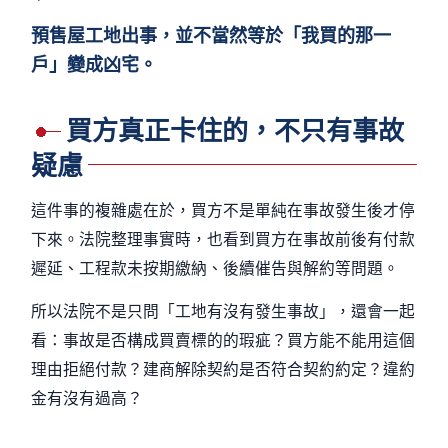
預售屋工地出事，並不當然等於「我買的那一
戶」變成凶宅。
買方真正卡住的，不只有事故
疑慮
這件事的複雜處在於，買方不是單純在事故發生後才停
下來。法院整理事實時，也看到買方在事故前後有付款
遲延、工程款未按期繳納、後續催告與解約等問題。
所以法院不是只問「工地有沒有發生事故」，還會一起
看：事故是否構成買賣標的的瑕疵？買方能不能用這個
理由拒絕付款？建商解除契約是否符合契約約定？違約
金有沒有過高？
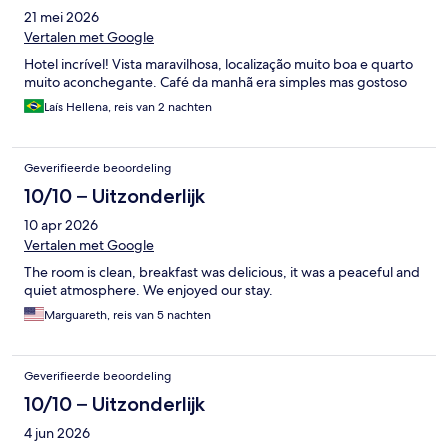
21 mei 2026
Vertalen met Google
Hotel incrível! Vista maravilhosa, localização muito boa e quarto
muito aconchegante. Café da manhã era simples mas gostoso
Laís Hellena, reis van 2 nachten
Geverifieerde beoordeling
10/10 – Uitzonderlijk
10 apr 2026
Vertalen met Google
The room is clean, breakfast was delicious, it was a peaceful and
quiet atmosphere. We enjoyed our stay.
Marguareth, reis van 5 nachten
Geverifieerde beoordeling
10/10 – Uitzonderlijk
4 jun 2026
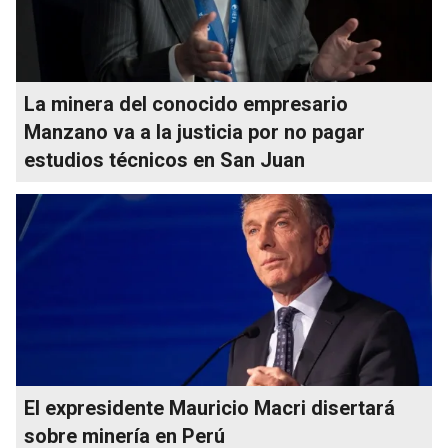
La minera del conocido empresario
Manzano va a la justicia por no pagar
estudios técnicos en San Juan
El expresidente Mauricio Macri disertará
sobre minería en Perú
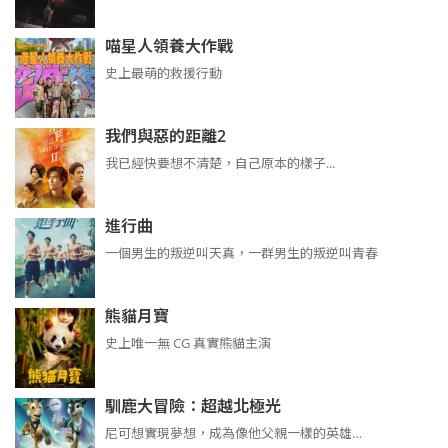
喵星人領養大作戰
史上最萌的救援行動
我們與惡的距離2
我已經快要想不清楚，自己原本的樣子...
進行曲
​​​一個男生的叛逆叫天真，一群男生的叛逆叫青春
熊貓月寶
史上唯一無 CG 真實熊貓主演
馴鹿大冒險：超越北極光
尼可想實現夢想，成為像他父親一樣的英雄…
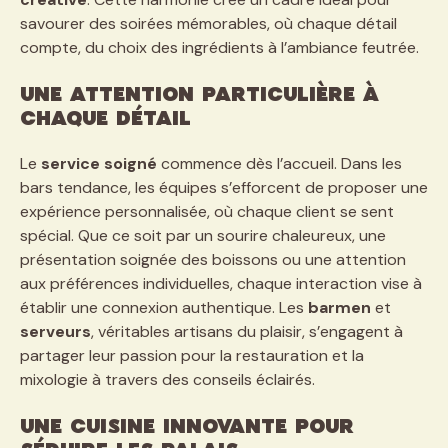
savourer des soirées mémorables, où chaque détail
compte, du choix des ingrédients à l’ambiance feutrée.
Une attention particulière à
chaque détail
Le
service soigné
commence dès l’accueil. Dans les
bars tendance, les équipes s’efforcent de proposer une
expérience personnalisée, où chaque client se sent
spécial. Que ce soit par un sourire chaleureux, une
présentation soignée des boissons ou une attention
aux préférences individuelles, chaque interaction vise à
établir une connexion authentique. Les
barmen
et
serveurs
, véritables artisans du plaisir, s’engagent à
partager leur passion pour la restauration et la
mixologie à travers des conseils éclairés.
Une cuisine innovante pour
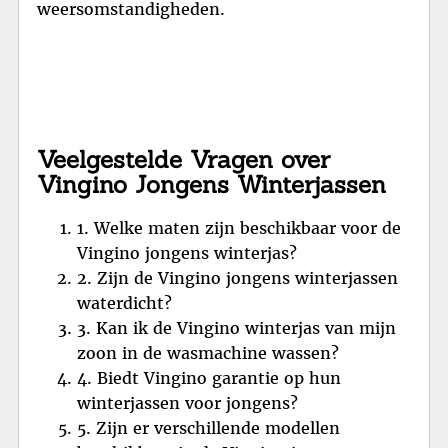
weersomstandigheden.
Veelgestelde Vragen over
Vingino Jongens Winterjassen
1. Welke maten zijn beschikbaar voor de
Vingino jongens winterjas?
2. Zijn de Vingino jongens winterjassen
waterdicht?
3. Kan ik de Vingino winterjas van mijn
zoon in de wasmachine wassen?
4. Biedt Vingino garantie op hun
winterjassen voor jongens?
5. Zijn er verschillende modellen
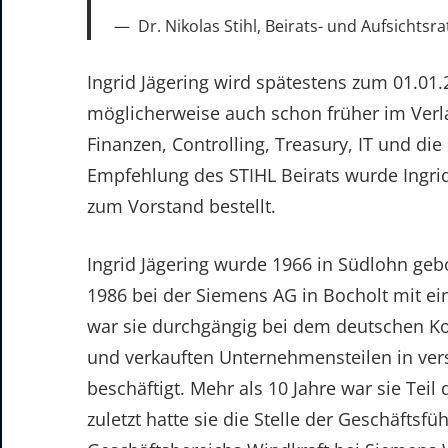
Dr. Nikolas Stihl, Beirats- und Aufsichtsr
Ingrid Jägering wird spätestens zum 01.01.
möglicherweise auch schon früher im Verl
Finanzen, Controlling, Treasury, IT und d
Empfehlung des STIHL Beirats wurde Ingrid
zum Vorstand bestellt.
Ingrid Jägering wurde 1966 in Südlohn gebo
1986 bei der Siemens AG in Bocholt mit ein
war sie durchgängig bei dem deutschen 
und verkauften Unternehmensteilen in ver
beschäftigt. Mehr als 10 Jahre war sie Te
zuletzt hatte sie die Stelle der Geschäftsfü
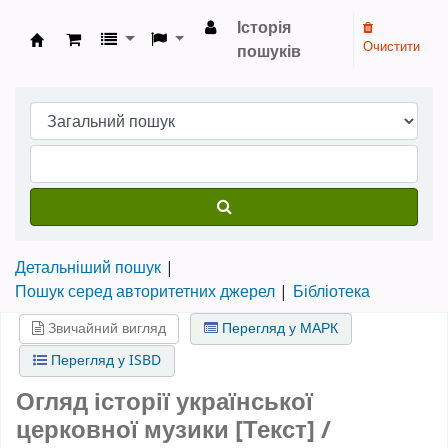
Історія
Очистити
пошуків
Бібліотека НТШ › Електронний каталог
Детальніший пошук
Пошук серед авторитетних джерел
Бібліотека
Звичайний вигляд
Перегляд у МАРК
Перегляд у ISBD
Огляд історії української
церковної музики [Текст] /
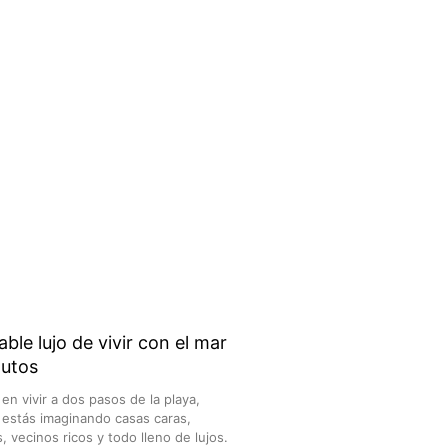
ble lujo de vivir con el mar
nutos
n vivir a dos pasos de la playa,
estás imaginando casas caras,
, vecinos ricos y todo lleno de lujos.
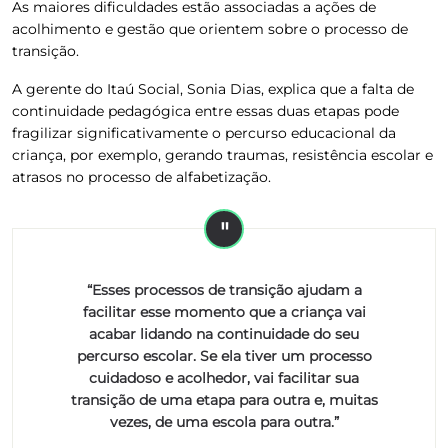
As maiores dificuldades estão associadas a ações de
acolhimento e gestão que orientem sobre o processo de
transição.
A gerente do Itaú Social, Sonia Dias, explica que a falta de
continuidade pedagógica entre essas duas etapas pode
fragilizar significativamente o percurso educacional da
criança, por exemplo, gerando traumas, resistência escolar e
atrasos no processo de alfabetização.
“Esses processos de transição ajudam a
facilitar esse momento que a criança vai
acabar lidando na continuidade do seu
percurso escolar. Se ela tiver um processo
cuidadoso e acolhedor, vai facilitar sua
transição de uma etapa para outra e, muitas
vezes, de uma escola para outra.”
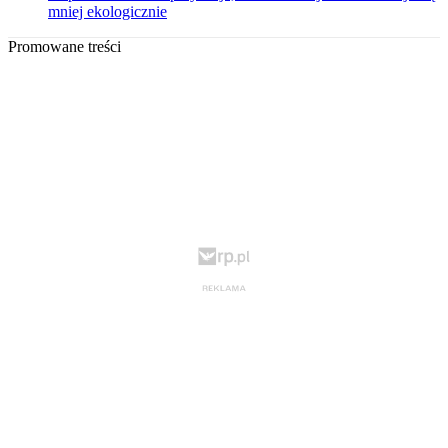
mniej ekologicznie
Promowane treści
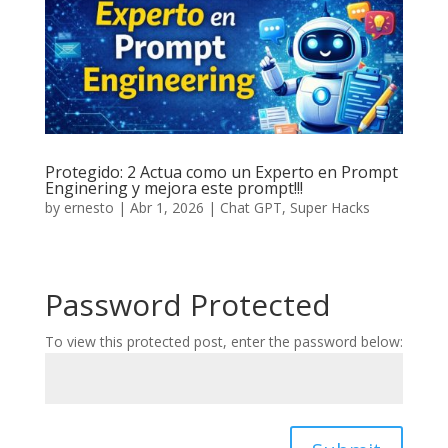
Protegido: 2 Actua como un Experto en Prompt
Enginering y mejora este prompt!!!
by
ernesto
|
Abr 1, 2026
|
Chat GPT
,
Super Hacks
Password Protected
To view this protected post, enter the password below:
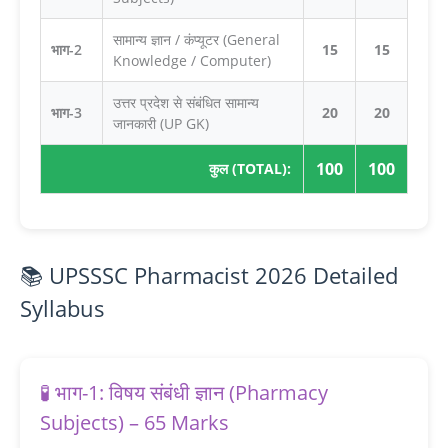
सामान्य ज्ञान / कंप्यूटर (General
भाग-2
15
15
Knowledge / Computer)
उत्तर प्रदेश से संबंधित सामान्य
भाग-3
20
20
जानकारी (UP GK)
100
100
कुल (TOTAL):
📚 UPSSSC Pharmacist 2026 Detailed
Syllabus
🧪 भाग-1: विषय संबंधी ज्ञान (Pharmacy
Subjects) – 65 Marks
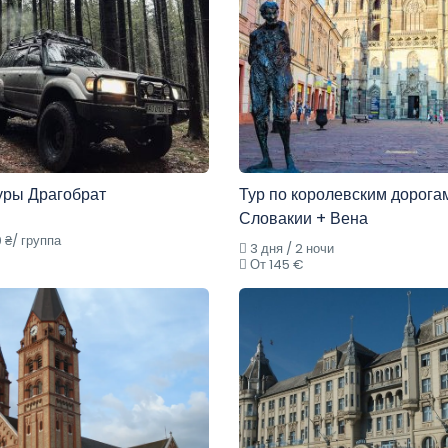
уры Драгобрат
Тур по королевским дорога
Словакии + Вена
 ₴/ группа
3 дня / 2 ночи
От 145 €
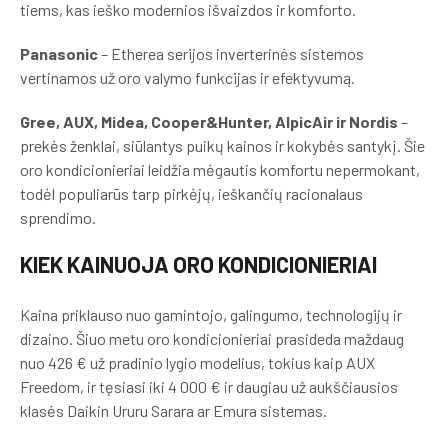
tiems, kas ieško modernios išvaizdos ir komforto.
Panasonic
– Etherea serijos inverterinės sistemos
vertinamos už oro valymo funkcijas ir efektyvumą.
Gree, AUX, Midea, Cooper&Hunter, AlpicAir ir Nordis
–
prekės ženklai, siūlantys puikų kainos ir kokybės santykį. Šie
oro kondicionieriai leidžia mėgautis komfortu nepermokant,
todėl populiarūs tarp pirkėjų, ieškančių racionalaus
sprendimo.
KIEK KAINUOJA ORO KONDICIONIERIAI
Kaina priklauso nuo gamintojo, galingumo, technologijų ir
dizaino. Šiuo metu oro kondicionieriai prasideda maždaug
nuo 426 € už pradinio lygio modelius, tokius kaip AUX
Freedom, ir tęsiasi iki 4 000 € ir daugiau už aukščiausios
klasės Daikin Ururu Sarara ar Emura sistemas.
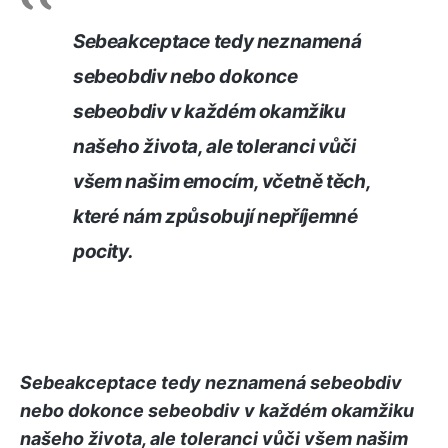
Sebeakceptace tedy neznamená
sebeobdiv nebo dokonce
sebeobdiv v každém okamžiku
našeho života, ale toleranci vůči
všem našim emocím, včetně těch,
které nám způsobují nepříjemné
pocity.
Sebeakceptace tedy neznamená sebeobdiv
nebo dokonce sebeobdiv v každém okamžiku
našeho života, ale toleranci vůči všem našim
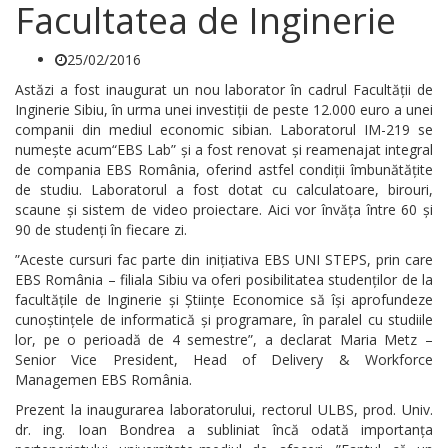
Facultatea de Inginerie
25/02/2016
Astăzi a fost inaugurat un nou laborator în cadrul Facultății de
Inginerie Sibiu, în urma unei investiții de peste 12.000 euro a unei
companii din mediul economic sibian. Laboratorul IM-219 se
numește acum“EBS Lab” și a fost renovat și reamenajat integral
de compania EBS România, oferind astfel condiții îmbunătățite
de studiu. Laboratorul a fost dotat cu calculatoare, birouri,
scaune și sistem de video proiectare. Aici vor învăța între 60 și
90 de studenți în fiecare zi.
”Aceste cursuri fac parte din inițiativa EBS UNI STEPS, prin care
EBS România – filiala Sibiu va oferi posibilitatea studenților de la
facultățile de Inginerie și Științe Economice să își aprofundeze
cunoștințele de informatică și programare, în paralel cu studiile
lor, pe o perioadă de 4 semestre”, a declarat Maria Metz –
Senior Vice President, Head of Delivery & Workforce
Managemen EBS România.
Prezent la inaugurarea laboratorului, rectorul ULBS, prod. Univ.
dr. ing. Ioan Bondrea a subliniat încă odată importanța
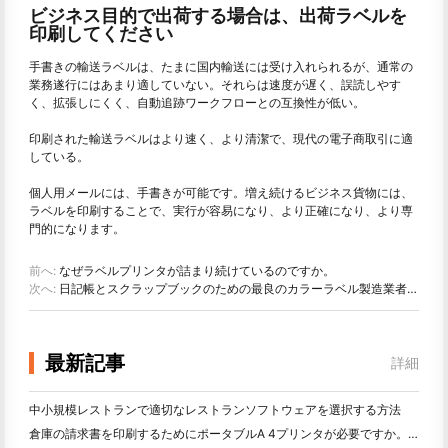
ビジネス目的で出荷する場合は、出荷ラベルを
印刷してください
手書きの輸送ラベルは、たまに国内輸送には受け入れられるが、通常の
業務遂行にはあまり適していない。それらは速度が遅く、誤読しやす
く、拡張しにくく、自動追跡ワークフローとの互換性が低い。
印刷された輸送ラベルはより速く、より清潔で、現代の電子商取引に適
している。
個人用メールには、手書きが可能です。増え続けるビジネス貨物には、
ラベルを印刷することで、実行が容易になり、より正確になり、より専
門的になります。
前へ:
なぜラベルプリンタが詰まり続けているのですか。
次へ:
日記帳とスクラップブックのための最良のカラーラベル製造業者：ページごとにさらに色を追加
最新記事
詳細
中小規模レストランで適切なレストランソフトウェアを選択する方法
倉庫の請求書を印刷するためにポータブルA 4プリンタが必要ですか。何が本当に効果的なのか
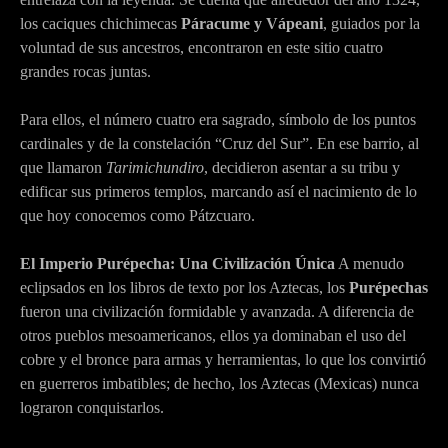
los caciques chichimecas
Páracume y Vápeani
, guiados por la
voluntad de sus ancestros, encontraron en este sitio cuatro
grandes rocas juntas.
Para ellos, el número cuatro era sagrado, símbolo de los puntos
cardinales y de la constelación “Cruz del Sur”. En ese barrio, al
que llamaron
Tarimichundiro
, decidieron asentar a su tribu y
edificar sus primeros templos, marcando así el nacimiento de lo
que hoy conocemos como Pátzcuaro.
El Imperio Purépecha: Una Civilización Única
A menudo
eclipsados en los libros de texto por los Aztecas, los
Purépechas
fueron una civilización formidable y avanzada. A diferencia de
otros pueblos mesoamericanos, ellos ya dominaban el uso del
cobre y el bronce para armas y herramientas, lo que los convirtió
en guerreros imbatibles; de hecho, los Aztecas (Mexicas) nunca
lograron conquistarlos.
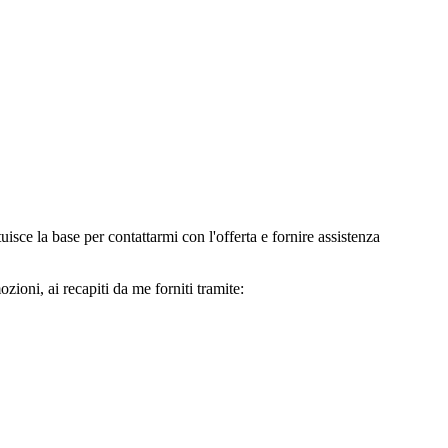
e la base per contattarmi con l'offerta e fornire assistenza
oni, ai recapiti da me forniti tramite:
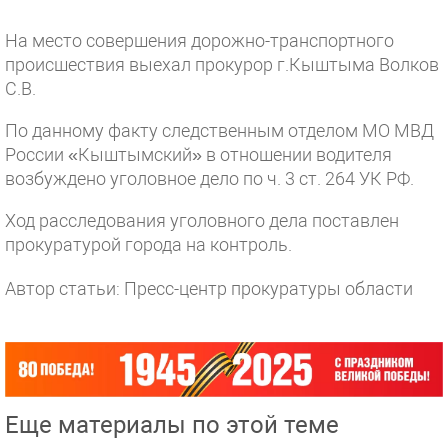
На место совершения дорожно-транспортного
происшествия выехал прокурор г.Кыштыма Волков
С.В.
По данному факту следственным отделом МО МВД
России «Кыштымский» в отношении водителя
возбуждено уголовное дело по ч. 3 ст. 264 УК РФ.
Ход расследования уголовного дела поставлен
прокуратурой города на контроль.
Автор статьи: Пресс-центр прокуратуры области
Еще материалы по этой теме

══════

Please return exactly the lines from the one containing "На место совершения дорожно-транспортного" through the end of the entries above, adding no other line.

На место совершения дорожно-транспортного
происшествия выехал прокурор г.Кыштыма Волков
С.В.
По данному факту следственным отделом МО МВД
России «Кыштымский» в отношении водителя
возбуждено уголовное дело по ч. 3 ст. 264 УК РФ.
Ход расследования уголовного дела поставлен
прокуратурой города на контроль.
Автор статьи: Пресс-центр прокуратуры области
Еще материалы по этой теме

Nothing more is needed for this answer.